ViewSets are much like what is known as a "controller" in MVC (Model View Controller) design pattern. They combine multiple related views into one class, avoiding repetition. They provide action methods such as .list(), .retrieve() and .create() instead of the HTTP methods. The relevant urls for these methods can be generated automatically using rest_framework.routers.

ViewSets can be defined by extending rest_framework.ViewSet or rest_framework.ModelViewSet.

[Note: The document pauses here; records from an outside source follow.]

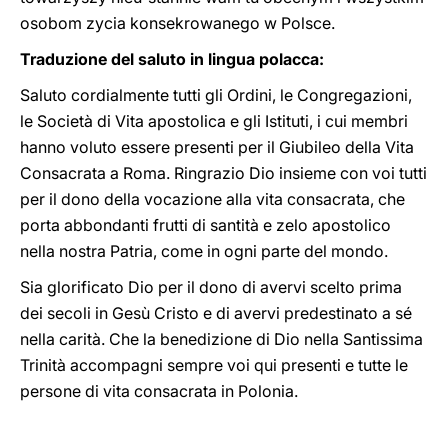
osobom zycia konsekrowanego w Polsce.
Traduzione del saluto in lingua polacca:
Saluto cordialmente tutti gli Ordini, le Congregazioni,
le Società di Vita apostolica e gli Istituti, i cui membri
hanno voluto essere presenti per il Giubileo della Vita
Consacrata a Roma. Ringrazio Dio insieme con voi tutti
per il dono della vocazione alla vita consacrata, che
porta abbondanti frutti di santità e zelo apostolico
nella nostra Patria, come in ogni parte del mondo.
Sia glorificato Dio per il dono di avervi scelto prima
dei secoli in Gesù Cristo e di avervi predestinato a sé
nella carità. Che la benedizione di Dio nella Santissima
Trinità accompagni sempre voi qui presenti e tutte le
persone di vita consacrata in Polonia.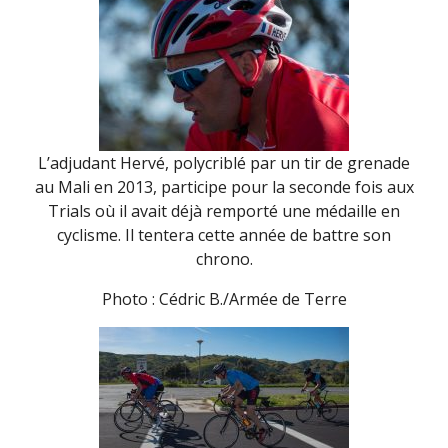
L’adjudant Hervé, polycriblé par un tir de grenade
au Mali en 2013, participe pour la seconde fois aux
Trials où il avait déjà remporté une médaille en
cyclisme. Il tentera cette année de battre son
chrono.
Photo : Cédric B./Armée de Terre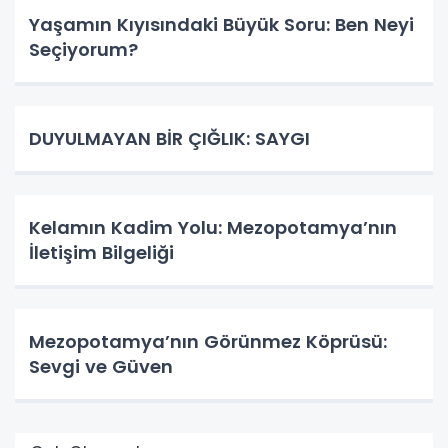
Yaşamın Kıyısındaki Büyük Soru: Ben Neyi
Seçiyorum?
DUYULMAYAN BİR ÇIĞLIK: SAYGI
Kelamın Kadim Yolu: Mezopotamya’nın
İletişim Bilgeliği
Mezopotamya’nın Görünmez Köprüsü:
Sevgi ve Güven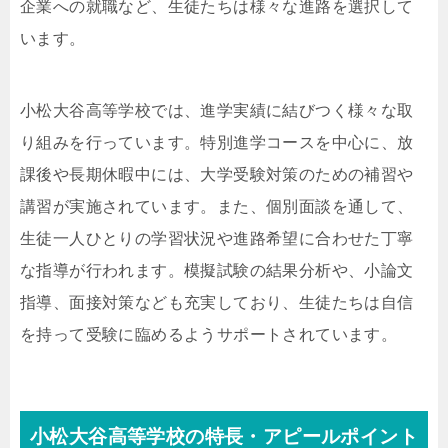
企業への就職など、生徒たちは様々な進路を選択して
います。
小松大谷高等学校では、進学実績に結びつく様々な取
り組みを行っています。特別進学コースを中心に、放
課後や長期休暇中には、大学受験対策のための補習や
講習が実施されています。また、個別面談を通して、
生徒一人ひとりの学習状況や進路希望に合わせた丁寧
な指導が行われます。模擬試験の結果分析や、小論文
指導、面接対策なども充実しており、生徒たちは自信
を持って受験に臨めるようサポートされています。
小松大谷高等学校の特長・アピールポイント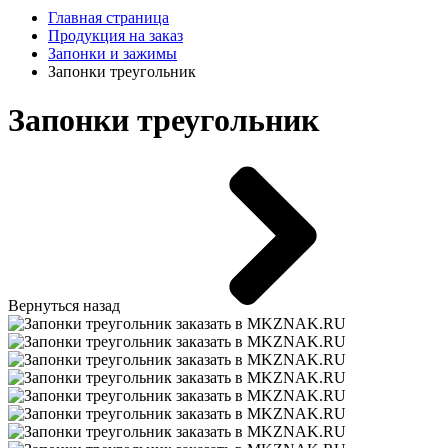
Главная страница
Продукция на заказ
Запонки и зажимы
Запонки треугольник
Запонки треугольник
Вернуться назад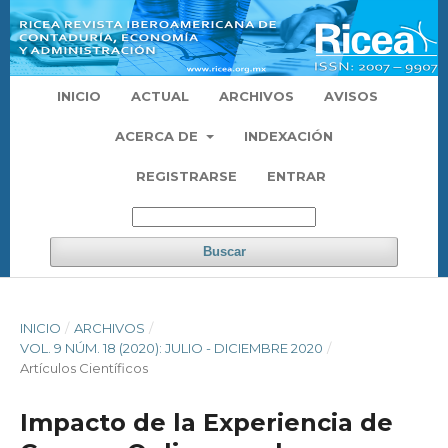
INICIO
ACTUAL
ARCHIVOS
AVISOS
ACERCA DE
INDEXACIÓN
REGISTRARSE
ENTRAR
Buscar
INICIO
/
ARCHIVOS
/
VOL. 9 NÚM. 18 (2020): JULIO - DICIEMBRE 2020
/
Artículos Científicos
Impacto de la Experiencia de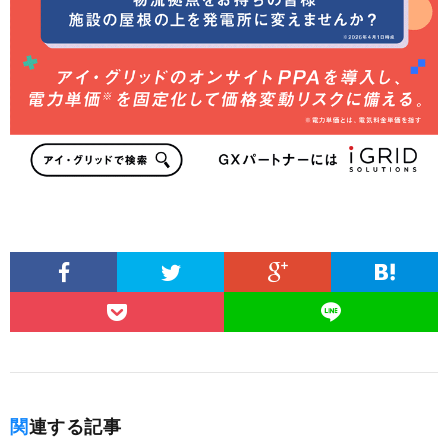
関連する記事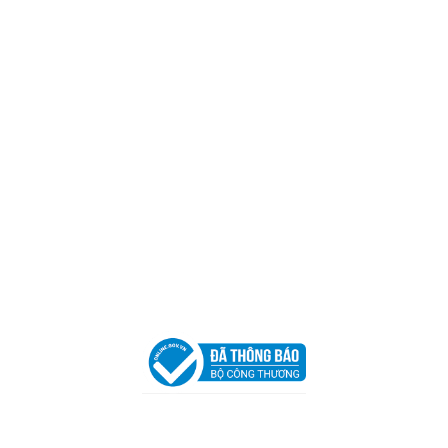
Mã số thuế:
0317918046
Địa Chỉ:
606/42 Đường 3 Tháng 2, Phường Diên Hồng,
Thành phố Hồ Chí Minh (P.14 Q10).
Hotline:
0906 51 5537 – 0282 253 5537
Xưởng Sản Xuất:
C30 Thành Thái, Phường 9, Quận 10,
TP.HCM
Email:
congtycancin@gmail.com
Chi nhánh Nha Trang
Địa Chỉ:
86 Đường 23 Tháng 10, Phương Sài, Nha
Trang, Khánh Hòa
Hotline:
0906 51 5537 – 0282 253 5537
Email:
congtycancin@gmail.com
Chi nhánh Hà Nội - Đà Nẵng
VPĐD Tại Hà Nội:
13BT3 Vạn Phúc, Hà Đông, Hà Nội
VPĐD Tại Đà Nẵng :
Số 403 Nguyễn Hữu Thọ, Phường
Khuê Trung, Quận Cẩm Lệ, TP. Đà Nẵng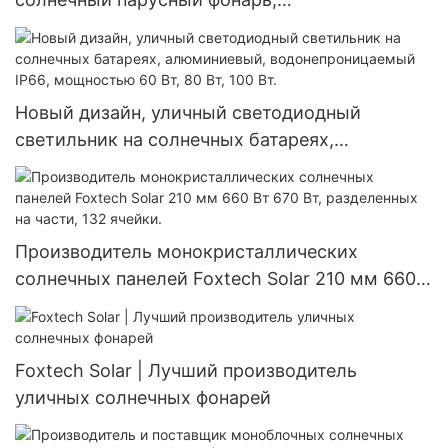
водонепроницаемая лампа
Новый дизайн, уличный светодиодный
светильник на солнечных батареях,
алюминиевый, водонепроницаемый IP66,
мощностью 60 Вт, 80 Вт, 100 Вт.
Производитель монокристаллических
солнечных панелей Foxtech Solar 210 мм 660
Вт 670 Вт, разделенных на части, 132 ячейки.
Foxtech Solar | Лучший производитель
уличных солнечных фонарей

The later provides a default set of behaviours that there is no need to explicitly write the action methods.

from userreviews.models import Category
from .serializers import CategorySerializer
from rest_framework import viewsets

class CategoryViewSet(viewsets.ViewSet):
    """
    A viewset to list all categories or create, retrieve, update, delete a category
    """
    def list(self, request):
        queryset = Category.objects.all()
        serializer = CategorySerializer(queryset, many=True)
        return Response(serializer.data)

    def create(self, request):
        serializer = CategorySerializer(data=request.data)
        if serializer.is_valid():
            serializer.save()
            return Response(serializer.data)
        return Response({"error": serializer.errors})

    def retrieve(self, request, pk=None):
        pass

    def update(self, request, pk=None):
        pass

    def destroy(self, request, pk=None):
        pass

A much shorter version of the above using .ModelViewSet

from userreviews.models import Category
from .serializers import CategorySerializer
from rest_framework import viewsets

class CategoryViewSet(viewsets.ModelViewSet):
     """
     A viewset to list all categories or create, retrieve, update, delete a category
     """
     queryset = Category.objects.all()
     serializer_class = CategorySerializer

Summary

Django rest framework views can be implemented as function based views, class-based views or viewsets. In general, class based views provide code reusability. And while viewsets combine related view logics into a single class and provide the ability to automatically generate url configurations, the basic class-based views provide more control and are explicit.